• Try it
An exact copy of every entry is what's needed, so please transcribe them all.

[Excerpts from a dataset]

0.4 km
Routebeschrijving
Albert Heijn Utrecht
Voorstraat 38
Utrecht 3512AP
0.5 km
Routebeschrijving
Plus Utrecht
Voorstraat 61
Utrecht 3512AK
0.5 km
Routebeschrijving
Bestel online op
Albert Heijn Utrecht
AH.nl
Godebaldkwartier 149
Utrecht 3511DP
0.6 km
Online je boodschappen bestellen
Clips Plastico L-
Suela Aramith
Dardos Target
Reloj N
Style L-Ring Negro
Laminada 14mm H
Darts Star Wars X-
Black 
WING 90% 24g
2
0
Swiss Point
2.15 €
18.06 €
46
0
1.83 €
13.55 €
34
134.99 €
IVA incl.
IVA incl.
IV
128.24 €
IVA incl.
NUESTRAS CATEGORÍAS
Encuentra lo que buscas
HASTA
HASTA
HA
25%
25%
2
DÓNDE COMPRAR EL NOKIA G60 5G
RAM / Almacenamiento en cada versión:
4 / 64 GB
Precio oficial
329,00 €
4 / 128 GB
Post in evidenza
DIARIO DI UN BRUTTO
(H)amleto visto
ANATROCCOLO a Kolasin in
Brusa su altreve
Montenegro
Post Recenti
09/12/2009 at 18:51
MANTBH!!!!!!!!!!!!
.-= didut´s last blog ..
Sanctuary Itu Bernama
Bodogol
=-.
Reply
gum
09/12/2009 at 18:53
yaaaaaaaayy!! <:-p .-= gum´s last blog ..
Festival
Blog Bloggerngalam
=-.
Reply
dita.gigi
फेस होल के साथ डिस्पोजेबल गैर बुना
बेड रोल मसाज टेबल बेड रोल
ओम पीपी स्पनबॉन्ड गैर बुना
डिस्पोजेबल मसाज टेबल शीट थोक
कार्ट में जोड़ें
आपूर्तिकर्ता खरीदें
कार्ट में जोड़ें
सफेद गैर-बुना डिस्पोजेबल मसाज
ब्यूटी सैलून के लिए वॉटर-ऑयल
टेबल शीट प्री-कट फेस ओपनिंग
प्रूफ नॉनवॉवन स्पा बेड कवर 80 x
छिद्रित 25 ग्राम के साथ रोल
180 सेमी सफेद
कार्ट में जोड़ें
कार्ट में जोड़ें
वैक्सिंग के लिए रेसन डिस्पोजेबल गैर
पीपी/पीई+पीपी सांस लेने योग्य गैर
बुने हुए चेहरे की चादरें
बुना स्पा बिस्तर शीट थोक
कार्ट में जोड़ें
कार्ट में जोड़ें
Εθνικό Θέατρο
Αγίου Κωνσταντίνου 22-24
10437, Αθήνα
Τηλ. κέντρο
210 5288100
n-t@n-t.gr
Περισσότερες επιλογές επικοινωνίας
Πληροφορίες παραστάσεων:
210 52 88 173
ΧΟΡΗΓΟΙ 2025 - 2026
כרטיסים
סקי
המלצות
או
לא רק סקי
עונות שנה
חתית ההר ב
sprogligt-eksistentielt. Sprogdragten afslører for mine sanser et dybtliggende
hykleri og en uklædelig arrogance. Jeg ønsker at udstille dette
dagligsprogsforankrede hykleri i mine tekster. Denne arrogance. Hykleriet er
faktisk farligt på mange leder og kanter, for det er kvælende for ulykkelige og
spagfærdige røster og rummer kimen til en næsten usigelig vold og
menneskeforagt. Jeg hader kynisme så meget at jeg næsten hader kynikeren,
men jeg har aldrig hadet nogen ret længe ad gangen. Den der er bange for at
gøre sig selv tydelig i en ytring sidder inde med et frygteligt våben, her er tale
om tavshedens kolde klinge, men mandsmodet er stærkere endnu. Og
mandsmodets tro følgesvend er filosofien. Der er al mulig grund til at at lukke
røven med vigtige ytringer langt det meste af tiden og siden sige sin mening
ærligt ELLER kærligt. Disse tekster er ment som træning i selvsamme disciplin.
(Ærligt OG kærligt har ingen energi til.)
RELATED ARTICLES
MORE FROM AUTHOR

• Finished task
0.4 km
Routebeschrijving
Albert Heijn Utrecht
Voorstraat 38
Utrecht 3512AP
0.5 km
Routebeschrijving
Plus Utrecht
Voorstraat 61
Utrecht 3512AK
0.5 km
Routebeschrijving
Bestel online op
Albert Heijn Utrecht
AH.nl
Godebaldkwartier 149
Utrecht 3511DP
0.6 km
Online je boodschappen bestellen
Clips Plastico L-
Suela Aramith
Dardos Target
Reloj N
Style L-Ring Negro
Laminada 14mm H
Darts Star Wars X-
Black 
WING 90% 24g
2
0
Swiss Point
2.15 €
18.06 €
46
0
1.83 €
13.55 €
34
134.99 €
IVA incl.
IVA incl.
IV
128.24 €
IVA incl.
NUESTRAS CATEGORÍAS
Encuentra lo que buscas
HASTA
HASTA
HA
25%
25%
2
DÓNDE COMPRAR EL NOKIA G60 5G
RAM / Almacenamiento en cada versión:
4 / 64 GB
Precio oficial
329,00 €
4 / 128 GB
Post in evidenza
DIARIO DI UN BRUTTO
(H)amleto visto
ANATROCCOLO a Kolasin in
Brusa su altreve
Montenegro
Post Recenti
09/12/2009 at 18:51
MANTBH!!!!!!!!!!!!
.-= didut´s last blog ..
Sanctuary Itu Bernama
Bodogol
=-.
Reply
gum
09/12/2009 at 18:53
yaaaaaaaayy!! <:-p .-= gum´s last blog ..
Festival
Blog Bloggerngalam
=-.
Reply
dita.gigi
फेस होल के साथ डिस्पोजेबल गैर बुना
बेड रोल मसाज टेबल बेड रोल
ओम पीपी स्पनबॉन्ड गैर बुना
डिस्पोजेबल मसाज टेबल शीट थोक
कार्ट में जोड़ें
आपूर्तिकर्ता खरीदें
कार्ट में जोड़ें
सफेद गैर-बुना डिस्पोजेबल मसाज
ब्यूटी सैलून के लिए वॉटर-ऑयल
टेबल शीट प्री-कट फेस ओपनिंग
प्रूफ नॉनवॉवन स्पा बेड कवर 80 x
छिद्रित 25 ग्राम के साथ रोल
180 सेमी सफेद
कार्ट में जोड़ें
कार्ट में जोड़ें
वैक्सिंग के लिए रेसन डिस्पोजेबल गैर
पीपी/पीई+पीपी सांस लेने योग्य गैर
बुने हुए चेहरे की चादरें
बुना स्पा बिस्तर शीट थोक
कार्ट में जोड़ें
कार्ट में जोड़ें
Εθνικό Θέατρο
Αγίου Κωνσταντίνου 22-24
10437, Αθήνα
Τηλ. κέντρο
210 5288100
n-t@n-t.gr
Περισσότερες επιλογές επικοινωνίας
Πληροφορίες παραστάσεων:
210 52 88 173
ΧΟΡΗΓΟΙ 2025 - 2026
כרטיסים
סקי
המלצות
או
לא רק סקי
עונות שנה
חתית ההר ב
sprogligt-eksistentielt. Sprogdragten afslører for mine sanser et dybtliggende
hykleri og en uklædelig arrogance. Jeg ønsker at udstille dette
dagligsprogsforankrede hykleri i mine tekster. Denne arrogance. Hykleriet er
faktisk farligt på mange leder og kanter, for det er kvælende for ulykkelige og
spagfærdige røster og rummer kimen til en næsten usigelig vold og
menneskeforagt. Jeg hader kynisme så meget at jeg næsten hader kynikeren,
men jeg har aldrig hadet nogen ret længe ad gangen. Den der er bange for at
gøre sig selv tydelig i en ytring sidder inde med et frygteligt våben, her er tale
om tavshedens kolde klinge, men mandsmodet er stærkere endnu. Og
mandsmodets tro følgesvend er filosofien. Der er al mulig grund til at at lukke
røven med vigtige ytringer langt det meste af tiden og siden sige sin mening
ærligt ELLER kærligt. Disse tekster er ment som træning i selvsamme disciplin.
(Ærligt OG kærligt har ingen energi til.)
RELATED ARTICLES
MORE FROM AUTHOR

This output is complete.